PROBLEM STATEMENT
What follows is a listing; give it again exactly, in its entirety.

═════ THE INPUT

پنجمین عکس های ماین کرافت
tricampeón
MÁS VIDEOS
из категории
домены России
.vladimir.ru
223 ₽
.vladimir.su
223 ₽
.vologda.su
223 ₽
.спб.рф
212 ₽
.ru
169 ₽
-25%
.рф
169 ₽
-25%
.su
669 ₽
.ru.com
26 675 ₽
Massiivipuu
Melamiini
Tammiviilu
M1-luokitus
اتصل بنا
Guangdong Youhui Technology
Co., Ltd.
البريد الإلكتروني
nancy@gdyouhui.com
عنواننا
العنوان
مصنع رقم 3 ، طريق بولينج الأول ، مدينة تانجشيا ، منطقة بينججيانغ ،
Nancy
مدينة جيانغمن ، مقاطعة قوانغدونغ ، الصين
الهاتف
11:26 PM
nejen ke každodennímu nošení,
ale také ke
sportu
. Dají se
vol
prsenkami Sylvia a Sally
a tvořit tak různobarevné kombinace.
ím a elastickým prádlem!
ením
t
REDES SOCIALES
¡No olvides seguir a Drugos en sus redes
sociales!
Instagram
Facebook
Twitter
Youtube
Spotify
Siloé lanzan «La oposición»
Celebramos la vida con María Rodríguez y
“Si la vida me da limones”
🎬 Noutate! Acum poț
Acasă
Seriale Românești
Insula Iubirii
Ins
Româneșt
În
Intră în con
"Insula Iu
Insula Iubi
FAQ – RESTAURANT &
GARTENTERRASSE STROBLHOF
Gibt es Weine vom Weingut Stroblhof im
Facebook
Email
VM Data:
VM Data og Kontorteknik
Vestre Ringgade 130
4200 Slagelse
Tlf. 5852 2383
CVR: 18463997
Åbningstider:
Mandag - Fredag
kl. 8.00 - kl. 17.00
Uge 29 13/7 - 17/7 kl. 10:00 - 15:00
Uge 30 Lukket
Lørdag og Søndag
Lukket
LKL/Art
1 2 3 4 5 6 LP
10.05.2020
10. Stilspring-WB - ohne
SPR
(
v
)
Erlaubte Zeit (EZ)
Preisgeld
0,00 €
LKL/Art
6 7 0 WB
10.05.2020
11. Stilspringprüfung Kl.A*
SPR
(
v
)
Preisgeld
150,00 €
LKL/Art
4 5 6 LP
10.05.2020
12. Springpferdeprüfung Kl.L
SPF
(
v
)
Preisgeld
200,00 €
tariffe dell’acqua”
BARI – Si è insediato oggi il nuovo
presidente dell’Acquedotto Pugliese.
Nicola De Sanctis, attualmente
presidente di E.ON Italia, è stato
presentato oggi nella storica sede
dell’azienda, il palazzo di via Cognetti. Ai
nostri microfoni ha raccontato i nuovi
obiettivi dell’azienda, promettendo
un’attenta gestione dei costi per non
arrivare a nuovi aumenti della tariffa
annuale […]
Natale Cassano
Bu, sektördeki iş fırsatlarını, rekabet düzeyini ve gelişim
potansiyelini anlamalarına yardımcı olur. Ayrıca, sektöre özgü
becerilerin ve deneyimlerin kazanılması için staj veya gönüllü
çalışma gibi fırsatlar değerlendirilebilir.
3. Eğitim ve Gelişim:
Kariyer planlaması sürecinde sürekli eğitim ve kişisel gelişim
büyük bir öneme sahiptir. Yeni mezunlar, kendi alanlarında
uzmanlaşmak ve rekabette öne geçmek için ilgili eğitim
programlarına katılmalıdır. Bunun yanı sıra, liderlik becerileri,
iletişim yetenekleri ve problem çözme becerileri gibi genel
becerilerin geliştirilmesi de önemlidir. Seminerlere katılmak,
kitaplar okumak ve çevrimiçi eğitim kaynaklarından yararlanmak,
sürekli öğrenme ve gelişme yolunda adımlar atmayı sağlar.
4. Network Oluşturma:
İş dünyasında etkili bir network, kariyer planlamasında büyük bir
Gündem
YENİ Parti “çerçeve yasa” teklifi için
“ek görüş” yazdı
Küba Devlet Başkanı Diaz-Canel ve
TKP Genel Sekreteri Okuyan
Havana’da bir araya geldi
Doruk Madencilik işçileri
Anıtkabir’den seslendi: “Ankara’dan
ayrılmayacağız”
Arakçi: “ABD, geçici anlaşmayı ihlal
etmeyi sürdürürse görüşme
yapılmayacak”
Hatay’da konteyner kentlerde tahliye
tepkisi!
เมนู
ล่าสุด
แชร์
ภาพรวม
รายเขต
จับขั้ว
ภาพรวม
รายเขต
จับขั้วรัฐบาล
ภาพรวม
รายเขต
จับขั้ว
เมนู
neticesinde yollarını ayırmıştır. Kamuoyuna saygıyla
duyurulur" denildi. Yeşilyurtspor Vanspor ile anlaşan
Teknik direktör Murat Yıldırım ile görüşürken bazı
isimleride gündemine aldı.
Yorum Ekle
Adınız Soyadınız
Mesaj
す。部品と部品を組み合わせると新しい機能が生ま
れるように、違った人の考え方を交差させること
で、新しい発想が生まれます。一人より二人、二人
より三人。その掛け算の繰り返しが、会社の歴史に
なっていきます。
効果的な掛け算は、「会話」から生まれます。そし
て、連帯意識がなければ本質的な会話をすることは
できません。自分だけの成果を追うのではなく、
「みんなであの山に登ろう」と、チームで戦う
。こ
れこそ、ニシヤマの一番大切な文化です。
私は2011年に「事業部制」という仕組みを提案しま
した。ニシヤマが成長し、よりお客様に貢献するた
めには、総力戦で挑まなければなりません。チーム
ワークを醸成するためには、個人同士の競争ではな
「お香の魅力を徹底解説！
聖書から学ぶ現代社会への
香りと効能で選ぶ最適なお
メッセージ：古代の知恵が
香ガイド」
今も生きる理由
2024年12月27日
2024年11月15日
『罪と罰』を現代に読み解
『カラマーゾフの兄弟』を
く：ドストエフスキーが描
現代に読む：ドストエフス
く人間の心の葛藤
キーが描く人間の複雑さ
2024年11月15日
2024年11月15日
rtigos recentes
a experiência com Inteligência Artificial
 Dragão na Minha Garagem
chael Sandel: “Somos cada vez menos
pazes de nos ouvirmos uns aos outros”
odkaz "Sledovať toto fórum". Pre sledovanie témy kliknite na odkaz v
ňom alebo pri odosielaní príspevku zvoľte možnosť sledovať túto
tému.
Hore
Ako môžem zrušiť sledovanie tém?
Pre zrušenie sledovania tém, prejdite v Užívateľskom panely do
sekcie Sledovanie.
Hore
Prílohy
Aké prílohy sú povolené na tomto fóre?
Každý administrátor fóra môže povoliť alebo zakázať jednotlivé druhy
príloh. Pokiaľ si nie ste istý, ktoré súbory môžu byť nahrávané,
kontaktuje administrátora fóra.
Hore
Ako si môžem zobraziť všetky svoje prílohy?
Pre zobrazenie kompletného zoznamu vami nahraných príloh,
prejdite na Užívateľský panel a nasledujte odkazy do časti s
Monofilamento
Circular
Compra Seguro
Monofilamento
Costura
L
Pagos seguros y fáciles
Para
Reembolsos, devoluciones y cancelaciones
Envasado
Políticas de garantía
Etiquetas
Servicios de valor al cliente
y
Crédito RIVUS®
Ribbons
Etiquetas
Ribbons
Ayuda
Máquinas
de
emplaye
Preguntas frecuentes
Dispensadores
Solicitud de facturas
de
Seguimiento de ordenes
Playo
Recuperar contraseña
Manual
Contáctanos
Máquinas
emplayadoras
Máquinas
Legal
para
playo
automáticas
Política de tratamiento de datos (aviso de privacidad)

══════════

EXERCISE SOLUTION
پنجمین عکس های ماین کرافت
tricampeón
MÁS VIDEOS
из категории
домены России
.vladimir.ru
223 ₽
.vladimir.su
223 ₽
.vologda.su
223 ₽
.спб.рф
212 ₽
.ru
169 ₽
-25%
.рф
169 ₽
-25%
.su
669 ₽
.ru.com
26 675 ₽
Massiivipuu
Melamiini
Tammiviilu
M1-luokitus
اتصل بنا
Guangdong Youhui Technology
Co., Ltd.
البريد الإلكتروني
nancy@gdyouhui.com
عنواننا
العنوان
مصنع رقم 3 ، طريق بولينج الأول ، مدينة تانجشيا ، منطقة بينججيانغ ،
Nancy
مدينة جيانغمن ، مقاطعة قوانغدونغ ، الصين
الهاتف
11:26 PM
nejen ke každodennímu nošení,
ale také ke
sportu
. Dají se
vol
prsenkami Sylvia a Sally
a tvořit tak různobarevné kombinace.
ím a elastickým prádlem!
ením
t
REDES SOCIALES
¡No olvides seguir a Drugos en sus redes
sociales!
Instagram
Facebook
Twitter
Youtube
Spotify
Siloé lanzan «La oposición»
Celebramos la vida con María Rodríguez y
“Si la vida me da limones”
🎬 Noutate! Acum poț
Acasă
Seriale Românești
Insula Iubirii
Ins
Româneșt
În
Intră în con
"Insula Iu
Insula Iubi
FAQ – RESTAURANT &
GARTENTERRASSE STROBLHOF
Gibt es Weine vom Weingut Stroblhof im
Facebook
Email
VM Data:
VM Data og Kontorteknik
Vestre Ringgade 130
4200 Slagelse
Tlf. 5852 2383
CVR: 18463997
Åbningstider:
Mandag - Fredag
kl. 8.00 - kl. 17.00
Uge 29 13/7 - 17/7 kl. 10:00 - 15:00
Uge 30 Lukket
Lørdag og Søndag
Lukket
LKL/Art
1 2 3 4 5 6 LP
10.05.2020
10. Stilspring-WB - ohne
SPR
(
v
)
Erlaubte Zeit (EZ)
Preisgeld
0,00 €
LKL/Art
6 7 0 WB
10.05.2020
11. Stilspringprüfung Kl.A*
SPR
(
v
)
Preisgeld
150,00 €
LKL/Art
4 5 6 LP
10.05.2020
12. Springpferdeprüfung Kl.L
SPF
(
v
)
Preisgeld
200,00 €
tariffe dell’acqua”
BARI – Si è insediato oggi il nuovo
presidente dell’Acquedotto Pugliese.
Nicola De Sanctis, attualmente
presidente di E.ON Italia, è stato
presentato oggi nella storica sede
dell’azienda, il palazzo di via Cognetti. Ai
nostri microfoni ha raccontato i nuovi
obiettivi dell’azienda, promettendo
un’attenta gestione dei costi per non
arrivare a nuovi aumenti della tariffa
annuale […]
Natale Cassano
Bu, sektördeki iş fırsatlarını, rekabet düzeyini ve gelişim
potansiyelini anlamalarına yardımcı olur. Ayrıca, sektöre özgü
becerilerin ve deneyimlerin kazanılması için staj veya gönüllü
çalışma gibi fırsatlar değerlendirilebilir.
3. Eğitim ve Gelişim:
Kariyer planlaması sürecinde sürekli eğitim ve kişisel gelişim
büyük bir öneme sahiptir. Yeni mezunlar, kendi alanlarında
uzmanlaşmak ve rekabette öne geçmek için ilgili eğitim
programlarına katılmalıdır. Bunun yanı sıra, liderlik becerileri,
iletişim yetenekleri ve problem çözme becerileri gibi genel
becerilerin geliştirilmesi de önemlidir. Seminerlere katılmak,
kitaplar okumak ve çevrimiçi eğitim kaynaklarından yararlanmak,
sürekli öğrenme ve gelişme yolunda adımlar atmayı sağlar.
4. Network Oluşturma:
İş dünyasında etkili bir network, kariyer planlamasında büyük bir
Gündem
YENİ Parti “çerçeve yasa” teklifi için
“ek görüş” yazdı
Küba Devlet Başkanı Diaz-Canel ve
TKP Genel Sekreteri Okuyan
Havana’da bir araya geldi
Doruk Madencilik işçileri
Anıtkabir’den seslendi: “Ankara’dan
ayrılmayacağız”
Arakçi: “ABD, geçici anlaşmayı ihlal
etmeyi sürdürürse görüşme
yapılmayacak”
Hatay’da konteyner kentlerde tahliye
tepkisi!
เมนู
ล่าสุด
แชร์
ภาพรวม
รายเขต
จับขั้ว
ภาพรวม
รายเขต
จับขั้วรัฐบาล
ภาพรวม
รายเขต
จับขั้ว
เมนู
neticesinde yollarını ayırmıştır. Kamuoyuna saygıyla
duyurulur" denildi. Yeşilyurtspor Vanspor ile anlaşan
Teknik direktör Murat Yıldırım ile görüşürken bazı
isimleride gündemine aldı.
Yorum Ekle
Adınız Soyadınız
Mesaj
す。部品と部品を組み合わせると新しい機能が生ま
れるように、違った人の考え方を交差させること
で、新しい発想が生まれます。一人より二人、二人
より三人。その掛け算の繰り返しが、会社の歴史に
なっていきます。
効果的な掛け算は、「会話」から生まれます。そし
て、連帯意識がなければ本質的な会話をすることは
できません。自分だけの成果を追うのではなく、
「みんなであの山に登ろう」と、チームで戦う
。こ
れこそ、ニシヤマの一番大切な文化です。
私は2011年に「事業部制」という仕組みを提案しま
した。ニシヤマが成長し、よりお客様に貢献するた
めには、総力戦で挑まなければなりません。チーム
ワークを醸成するためには、個人同士の競争ではな
「お香の魅力を徹底解説！
聖書から学ぶ現代社会への
香りと効能で選ぶ最適なお
メッセージ：古代の知恵が
香ガイド」
今も生きる理由
2024年12月27日
2024年11月15日
『罪と罰』を現代に読み解
『カラマーゾフの兄弟』を
く：ドストエフスキーが描
現代に読む：ドストエフス
く人間の心の葛藤
キーが描く人間の複雑さ
2024年11月15日
2024年11月15日
rtigos recentes
a experiência com Inteligência Artificial
 Dragão na Minha Garagem
chael Sandel: “Somos cada vez menos
pazes de nos ouvirmos uns aos outros”
odkaz "Sledovať toto fórum". Pre sledovanie témy kliknite na odkaz v
ňom alebo pri odosielaní príspevku zvoľte možnosť sledovať túto
tému.
Hore
Ako môžem zrušiť sledovanie tém?
Pre zrušenie sledovania tém, prejdite v Užívateľskom panely do
sekcie Sledovanie.
Hore
Prílohy
Aké prílohy sú povolené na tomto fóre?
Každý administrátor fóra môže povoliť alebo zakázať jednotlivé druhy
príloh. Pokiaľ si nie ste istý, ktoré súbory môžu byť nahrávané,
kontaktuje administrátora fóra.
Hore
Ako si môžem zobraziť všetky svoje prílohy?
Pre zobrazenie kompletného zoznamu vami nahraných príloh,
prejdite na Užívateľský panel a nasledujte odkazy do časti s
Monofilamento
Circular
Compra Seguro
Monofilamento
Costura
L
Pagos seguros y fáciles
Para
Reembolsos, devoluciones y cancelaciones
Envasado
Políticas de garantía
Etiquetas
Servicios de valor al cliente
y
Crédito RIVUS®
Ribbons
Etiquetas
Ribbons
Ayuda
Máquinas
de
emplaye
Preguntas frecuentes
Dispensadores
Solicitud de facturas
de
Seguimiento de ordenes
Playo
Recuperar contraseña
Manual
Contáctanos
Máquinas
emplayadoras
Máquinas
Legal
para
playo
automáticas
Política de tratamiento de datos (aviso de privacidad)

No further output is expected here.